## TASK TO CARRY OUT
The number needed is how many lines in these entries contain "theo"; give it alone.

## DATASET EXCERPTS
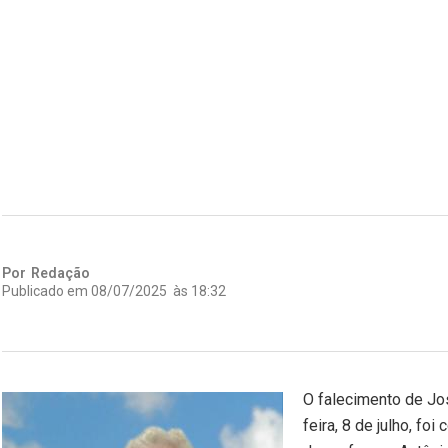
Por
Redação
Publicado em
08/07/2025
às
18:32
O falecimento de Jo
feira, 8 de julho, f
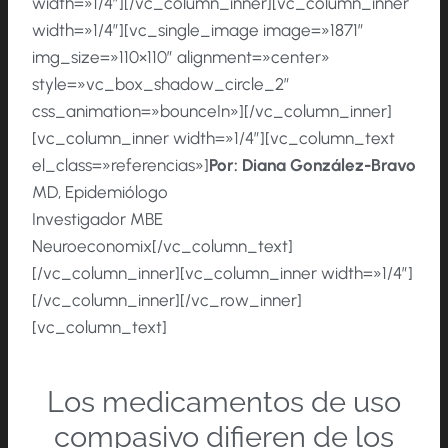
width=»1/4″][/vc_column_inner][vc_column_inner
width=»1/4″][vc_single_image image=»1871″
img_size=»110×110″ alignment=»center»
style=»vc_box_shadow_circle_2″
css_animation=»bounceIn»][/vc_column_inner]
[vc_column_inner width=»1/4″][vc_column_text
el_class=»referencias»]
Por:
Diana González-Bravo
MD, Epidemiólogo
Investigador MBE
Neuroeconomix[/vc_column_text]
[/vc_column_inner][vc_column_inner width=»1/4″]
[/vc_column_inner][/vc_row_inner]
[vc_column_text]
Los medicamentos de uso
compasivo difieren de los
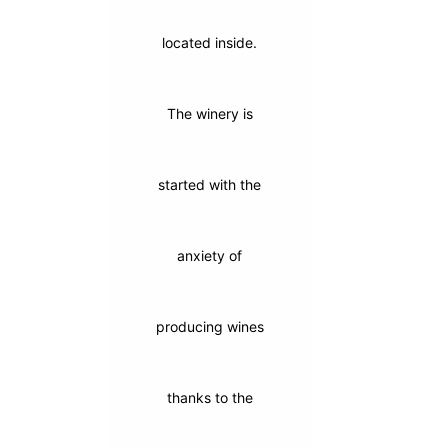
located inside.
The winery is
started with the
anxiety of
producing wines
thanks to the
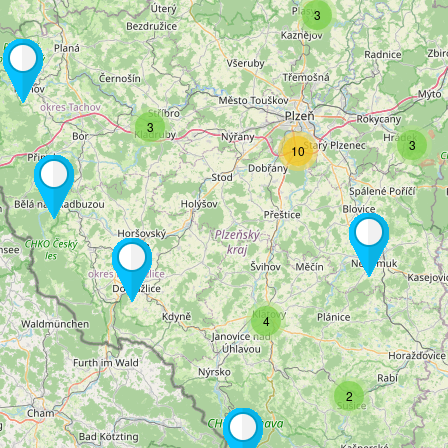
3
3
3
10
4
2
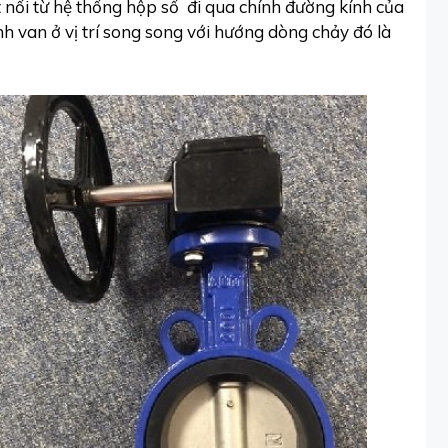
 nối từ hệ thống hộp số đi qua chính đường kính của
h van ở vị trí song song với hướng dòng chảy đó là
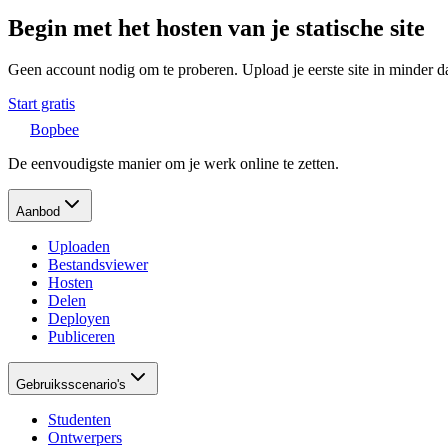
Begin met het hosten van je statische site
Geen account nodig om te proberen. Upload je eerste site in minder d
Start gratis
Bopbee
De eenvoudigste manier om je werk online te zetten.
Aanbod
Uploaden
Bestandsviewer
Hosten
Delen
Deployen
Publiceren
Gebruiksscenario's
Studenten
Ontwerpers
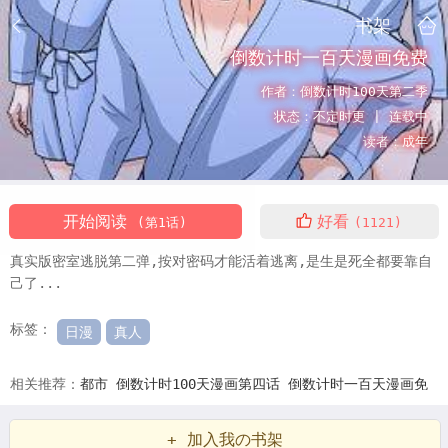
书架
倒数计时一百天漫画免费
作者：
倒数计时100天第二季
状态：
不定时更 |
连载中
读者：
成年
开始阅读
好看
(第1话)
(1121)
真实版密室逃脱第二弹,按对密码才能活着逃离,是生是死全都要靠自
己了...
标签：
日漫
真人
相关推荐：
都市
倒数计时100天漫画第四话
倒数计时一百天漫画免
费
倒数记时100天漫画
倒计时100天计算
倒计时100天图片大全
倒
+ 加入我の书架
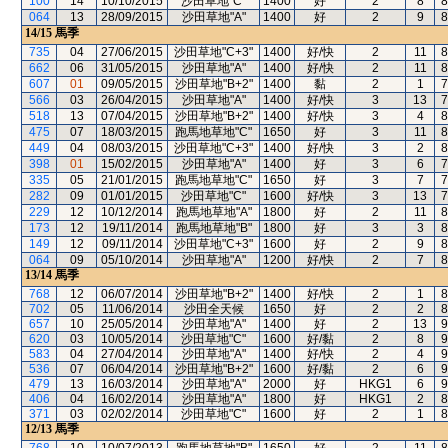
100
14
10/10/2015
沙田草地"C"
1400
好
2
8
8
064
13
28/09/2015
沙田草地"A"
1400
好
2
9
8
14/15
馬季
735
04
27/06/2015
沙田草地"C+3"
1400
好/快
2
11
8
662
06
31/05/2015
沙田草地"A"
1400
好/快
2
11
8
607
01
09/05/2015
沙田草地"B+2"
1400
黏
2
1
7
566
03
26/04/2015
沙田草地"A"
1400
好/快
3
13
7
518
13
07/04/2015
沙田草地"B+2"
1400
好/快
3
4
8
475
07
18/03/2015
跑馬地草地"C"
1650
好
3
11
8
449
04
08/03/2015
沙田草地"C+3"
1400
好/快
3
2
8
398
01
15/02/2015
沙田草地"A"
1400
好
3
6
7
335
05
21/01/2015
跑馬地草地"C"
1650
好
3
7
7
282
09
01/01/2015
沙田草地"C"
1600
好/快
3
13
7
229
12
10/12/2014
跑馬地草地"A"
1800
好
2
11
8
173
12
19/11/2014
跑馬地草地"B"
1800
好
3
3
8
149
12
09/11/2014
沙田草地"C+3"
1600
好
2
9
8
064
09
05/10/2014
沙田草地"A"
1200
好/快
2
7
8
13/14
馬季
768
12
06/07/2014
沙田草地"B+2"
1400
好/快
2
1
8
702
05
11/06/2014
沙田全天候
1650
好
2
2
8
657
10
25/05/2014
沙田草地"A"
1400
好
2
13
9
620
03
10/05/2014
沙田草地"C"
1600
好/黏
2
8
9
583
04
27/04/2014
沙田草地"A"
1400
好/快
2
4
9
536
07
06/04/2014
沙田草地"B+2"
1600
好/黏
2
6
9
479
13
16/03/2014
沙田草地"A"
2000
好
HKG1
6
9
406
04
16/02/2014
沙田草地"A"
1800
好
HKG1
2
8
371
03
02/02/2014
沙田草地"C"
1600
好
2
1
8
12/13
馬季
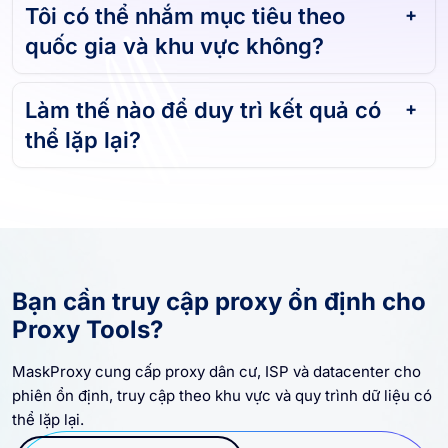
Tôi có thể nhắm mục tiêu theo
quốc gia và khu vực không?
Làm thế nào để duy trì kết quả có
thể lặp lại?
Bạn cần truy cập proxy ổn định cho
Proxy Tools?
MaskProxy cung cấp proxy dân cư, ISP và datacenter cho
phiên ổn định, truy cập theo khu vực và quy trình dữ liệu có
thể lặp lại.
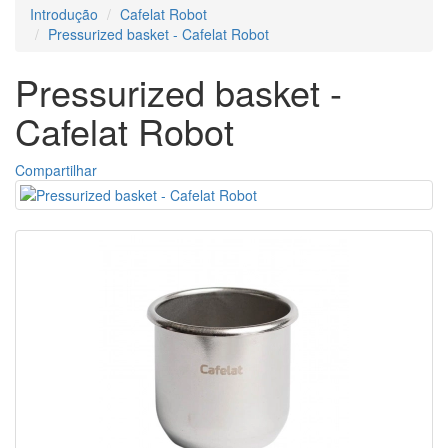
Introdução
Cafelat Robot
Pressurized basket - Cafelat Robot
Pressurized basket -
Cafelat Robot
Compartilhar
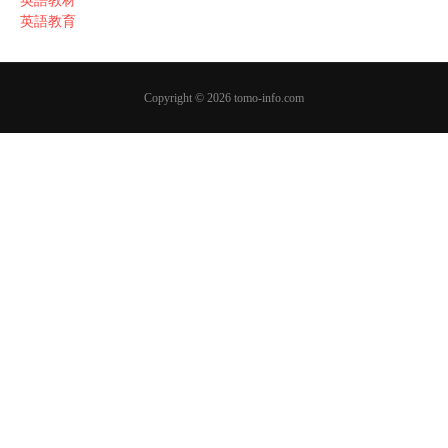
英語教材
英語教育
Copyright © 2026 tomo-info.com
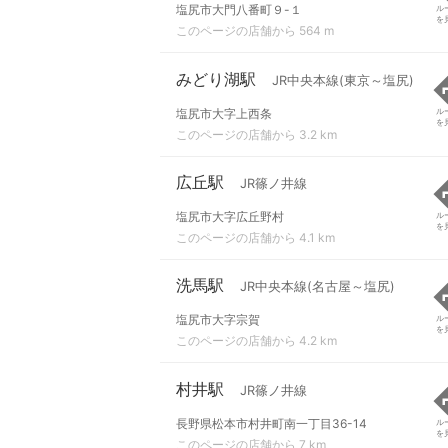
塩尻市大門八番町９-１
ル
を
このページの店舗から 564 m
みどり湖駅
JR中央本線(東京～塩尻)
塩尻市大字上西条
ル
を
このページの店舗から 3.2 km
広丘駅
JR篠ノ井線
塩尻市大字広丘野村
ル
を
このページの店舗から 4.1 km
洗馬駅
JR中央本線(名古屋～塩尻)
塩尻市大字宗賀
ル
を
このページの店舗から 4.2 km
村井駅
JR篠ノ井線
長野県松本市村井町南一丁目36-14
ル
を
このページの店舗から 7 km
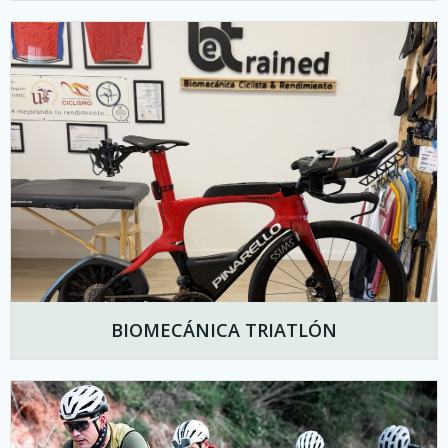
BIOMECÁNICA TRIATLÓN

## EXPECTED ANSWER
2